Thursday, April 24, 2025

Living In the Age of AI

Seeing the second half of In the Age of AI was both enlightening and slightly alarming. The documentary shows  the two-sided complexity of artificial intelligence —extreme potential and equally extreme risks. Most striking to me was the fact that AI is no longer science fiction anymore. It's here, it's powerful, and it's reshaping everything — from the global economy to the structure of our daily lives.


One of the insights was the way the labor force is being affected by AI. Automation and algorithms are putting people out of work in ways that many industries cannot compete with, especially in manufacturing and delivery.

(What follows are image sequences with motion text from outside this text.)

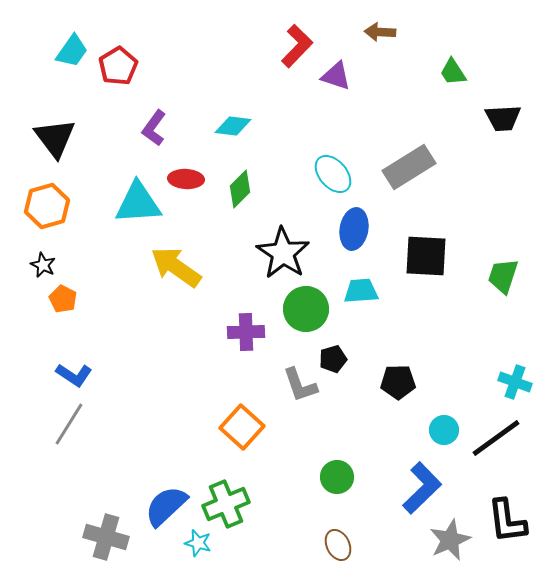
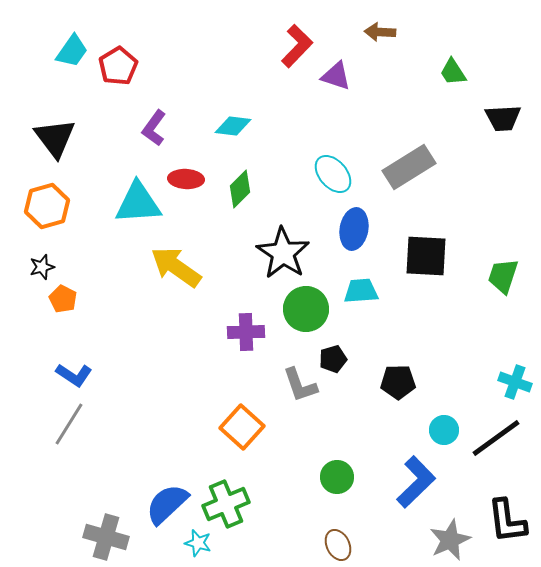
black star at (43, 265): moved 1 px left, 2 px down; rotated 30 degrees clockwise
blue L-shape at (422, 488): moved 6 px left, 6 px up
blue semicircle at (166, 506): moved 1 px right, 2 px up
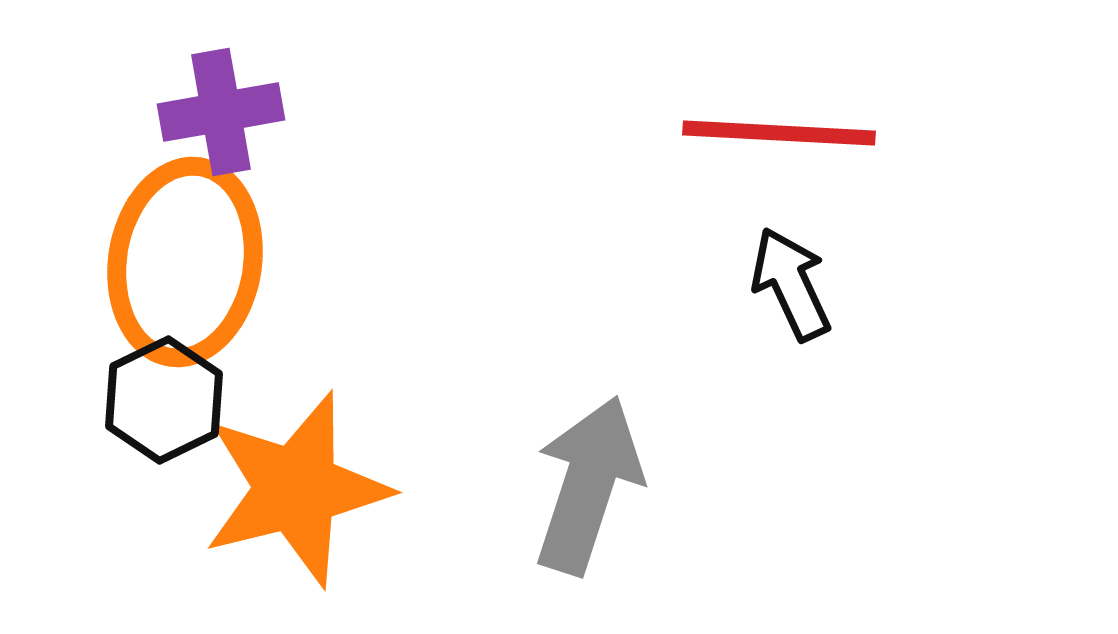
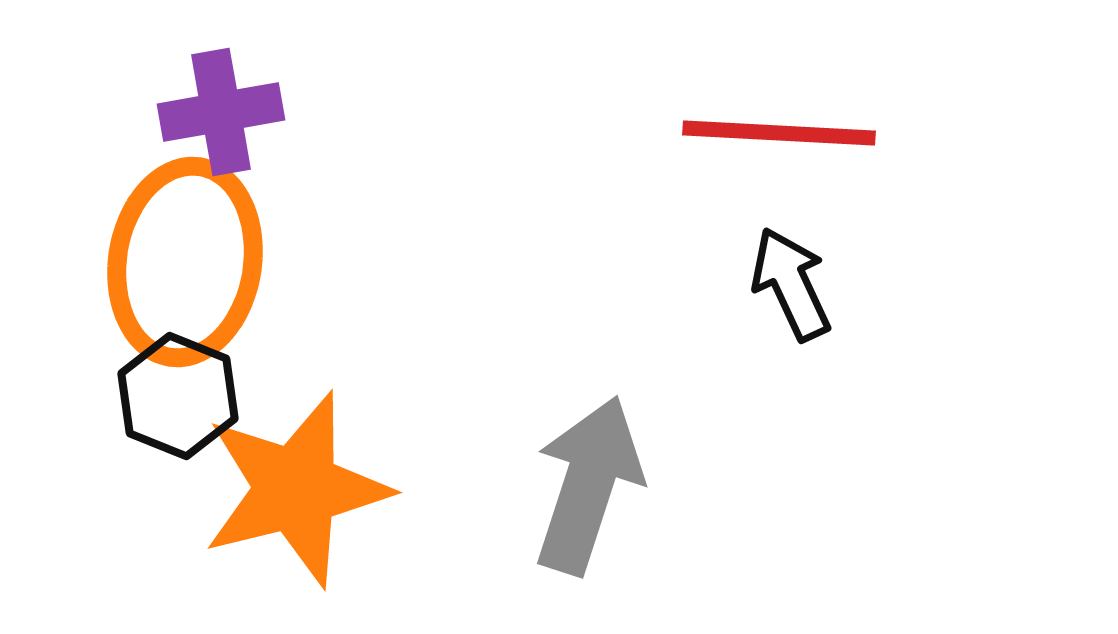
black hexagon: moved 14 px right, 4 px up; rotated 12 degrees counterclockwise
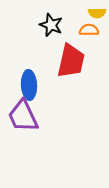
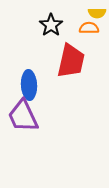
black star: rotated 15 degrees clockwise
orange semicircle: moved 2 px up
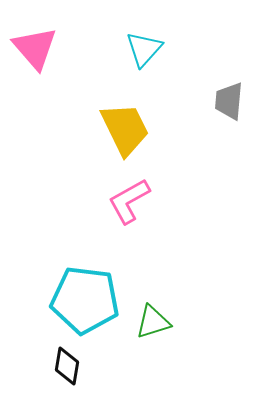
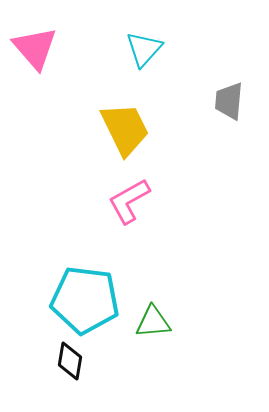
green triangle: rotated 12 degrees clockwise
black diamond: moved 3 px right, 5 px up
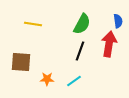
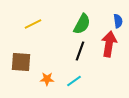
yellow line: rotated 36 degrees counterclockwise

It's going at a pace that will leave entire communities vulnerable, especially those without education or retraining in digital abilities. It made me have a terrifying thought: are we truly prepared for an AI economy?

But in return, yes, AI has some amazing pluses too. Medical diagnosis, adaptive learning, modeling global warming — the potential to solve some of humanity's most challenging quandaries is available. But only if we make the right decisions about how we use it.

Privacy was the second pervasive theme. The amount of information that AI digests must occur is staggering, and that involves normalization of government and corporate spying. I was most disturbed by the model of China's surveillance apparatus and what implications it would have if replicated as an international export model. It made me revisit what we surrender when convenience outweighs privacy.

National security and identity theft are also among the issues. AI technology in the wrong hands can create deepfakes, spread disinformation, or launch cyberattacks. That needs international cooperation and regulation but right now, it looks like the technology is moving faster than the laws can.

Overall, the documentary reminded me of not just what AI can do, but what it should do and who gets to decide that.